### What is being asked
Starting with the line below that holds "Did the organization have" and stopping after the line that holds "If no upcoming", transcribe the lines exactly, leaving out all pictures.

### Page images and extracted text
>>>

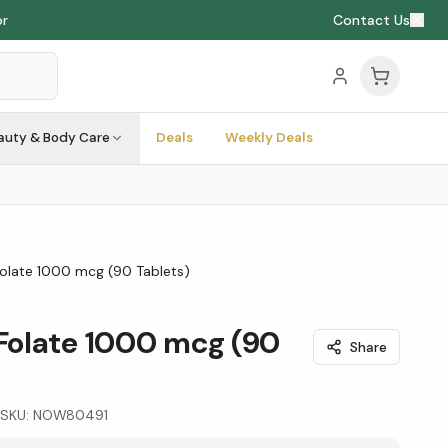
Contact Us
auty & Body Care
Deals
Weekly Deals
late 1000 mcg (90 Tablets)
olate 1000 mcg (90
Share
SKU:
NOW80491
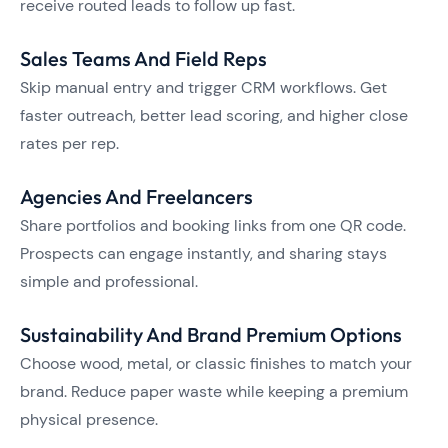
receive routed leads to follow up fast.
Sales Teams And Field Reps
Skip manual entry and trigger CRM workflows. Get
faster outreach, better lead scoring, and higher close
rates per rep.
Agencies And Freelancers
Share portfolios and booking links from one QR code.
Prospects can engage instantly, and sharing stays
simple and professional.
Sustainability And Brand Premium Options
Choose wood, metal, or classic finishes to match your
brand. Reduce paper waste while keeping a premium
physical presence.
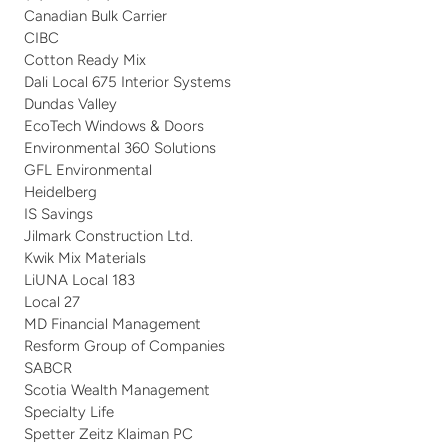
Canadian Bulk Carrier
CIBC
Cotton Ready Mix
Dali Local 675 Interior Systems
Dundas Valley
EcoTech Windows & Doors
Environmental 360 Solutions
GFL Environmental
Heidelberg
IS Savings
Jilmark Construction Ltd.
Kwik Mix Materials
LiUNA Local 183
Local 27
MD Financial Management
Resform Group of Companies
SABCR
Scotia Wealth Management
Specialty Life
Spetter Zeitz Klaiman PC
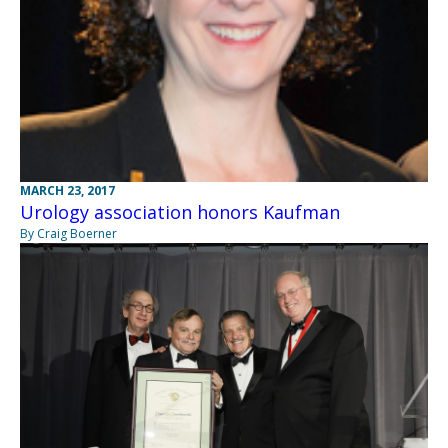
MARCH 23, 2017
Urology association honors Kaufman
By Craig Boerner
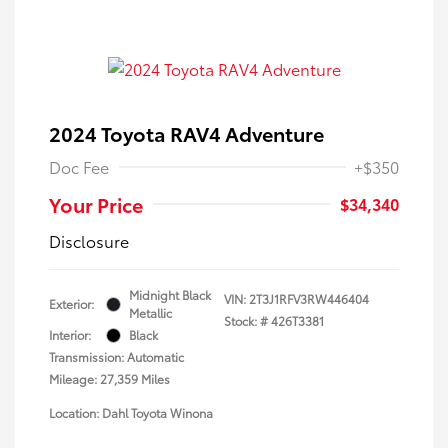
2024 Toyota RAV4 Adventure
Doc Fee
+$350
Your Price
$34,340
Disclosure
Midnight Black
VIN:
2T3J1RFV3RW446404
Exterior:
Metallic
Stock: #
426T3381
Interior:
Black
Transmission: Automatic
Mileage: 27,359 Miles
Location: Dahl Toyota Winona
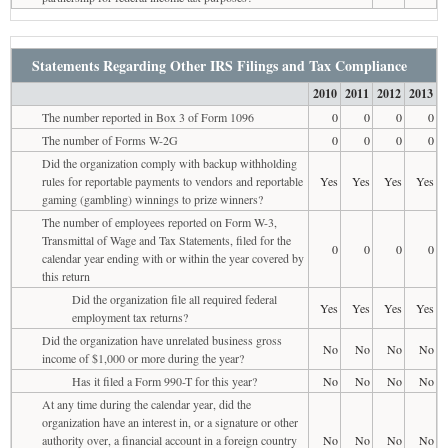
Statements Regarding Other IRS Filings and Tax Compliance
2010
2011
2012
2013
The number reported in Box 3 of Form 1096
0
0
0
0
The number of Forms W-2G
0
0
0
0
Did the organization comply with backup withholding
rules for reportable payments to vendors and reportable
Yes
Yes
Yes
Yes
gaming (gambling) winnings to prize winners?
The number of employees reported on Form W-3,
Transmittal of Wage and Tax Statements, filed for the
0
0
0
0
calendar year ending with or within the year covered by
this return
Did the organization file all required federal
Yes
Yes
Yes
Yes
employment tax returns?
Did the organization have unrelated business gross
No
No
No
No
income of $1,000 or more during the year?
Has it filed a Form 990-T for this year?
No
No
No
No
At any time during the calendar year, did the
organization have an interest in, or a signature or other
authority over, a financial account in a foreign country
No
No
No
No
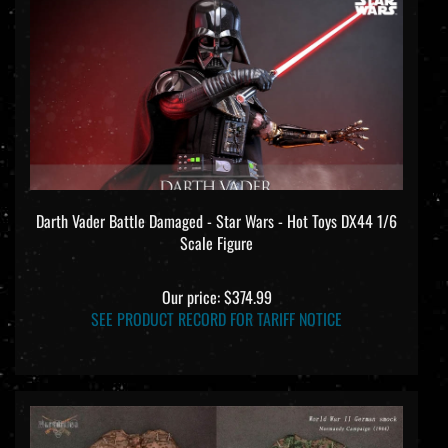
Darth Vader Battle Damaged - Star Wars - Hot Toys DX44 1/6
Scale Figure
Our price:
$374.99
SEE PRODUCT RECORD FOR TARIFF NOTICE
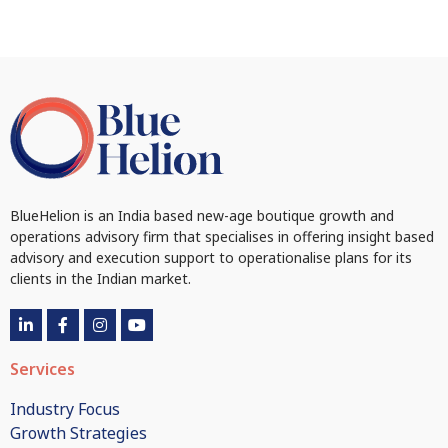
BlueHelion is an India based new-age boutique growth and
operations advisory firm that specialises in offering insight based
advisory and execution support to operationalise plans for its
clients in the Indian market.
Services
Industry Focus
Growth Strategies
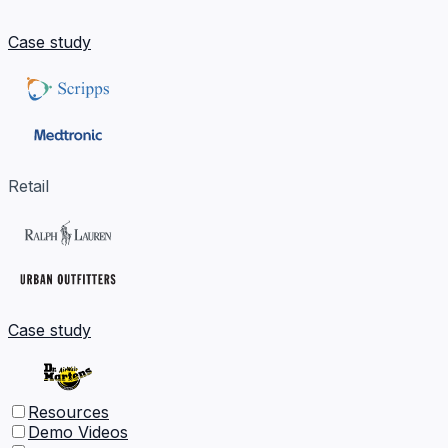
Case study
Retail
Case study
Resources
Demo Videos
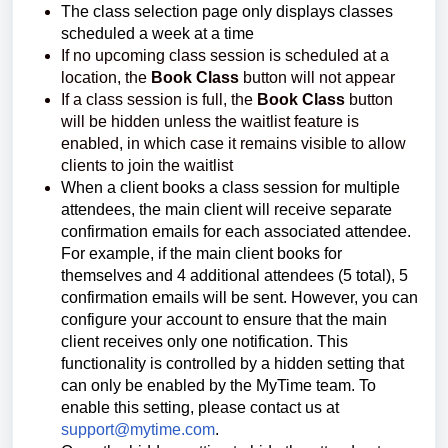
The class selection page only displays classes
scheduled a week at a time
If no upcoming class session is scheduled at a
location, the
Book Class
button will not appear
If a class session is full, the
Book Class
button
will be hidden unless the waitlist feature is
enabled, in which case it remains visible to allow
clients to join the waitlist
When a client books a class session for multiple
attendees, the main client will receive separate
confirmation emails for each associated attendee.
For example, if the main client books for
themselves and 4 additional attendees (5 total), 5
confirmation emails will be sent. However, you can
configure your account to ensure that the main
client receives only one notification. This
functionality is controlled by a hidden setting that
can only be enabled by the MyTime team. To
enable this setting, please contact us at
support@mytime.com
.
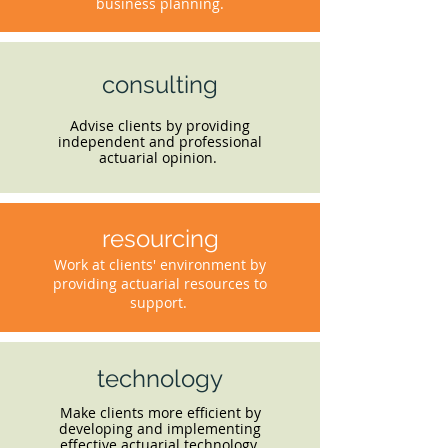
business planning.
consulting
Advise clients by providing
independent and professional
actuarial opinion.
resourcing
Work at clients' environment by
providing actuarial resources to
support.
technology
Make clients more efficient by
developing and implementing
effective actuarial technology.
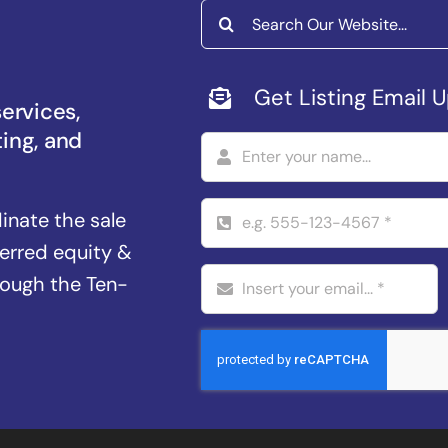
Search
for:
Get Listing Email 
services,
ting, and
dinate the sale
ferred equity &
rough the Ten-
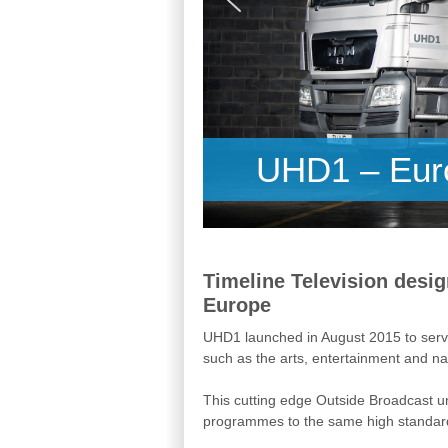
UHD1 – Euro
Timeline Television desig
Europe
UHD1 launched in August 2015 to servi
such as the arts, entertainment and nat
This cutting edge Outside Broadcast un
programmes to the same high standard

<<<

### Output below
Did the organization have unrelated business gross
No
No
No
No
income of $1,000 or more during the year?
Has it filed a Form 990-T for this year?
No
No
No
No
At any time during the calendar year, did the
organization have an interest in, or a signature or other
authority over, a financial account in a foreign country
No
No
No
No
Darth Vader Battle Damaged - Star Wars - Hot Toys DX44 1/6
Scale Figure
Our price:
$374.99
SEE PRODUCT RECORD FOR TARIFF NOTICE
BlueHelion is an India based new-age boutique growth and
operations advisory firm that specialises in offering insight based
advisory and execution support to operationalise plans for its
clients in the Indian market.
Services
Industry Focus
Growth Strategies
Case study
Retail
Case study
Resources
Demo Videos
The class selection page only displays classes
scheduled a week at a time
If no upcoming class session is scheduled at a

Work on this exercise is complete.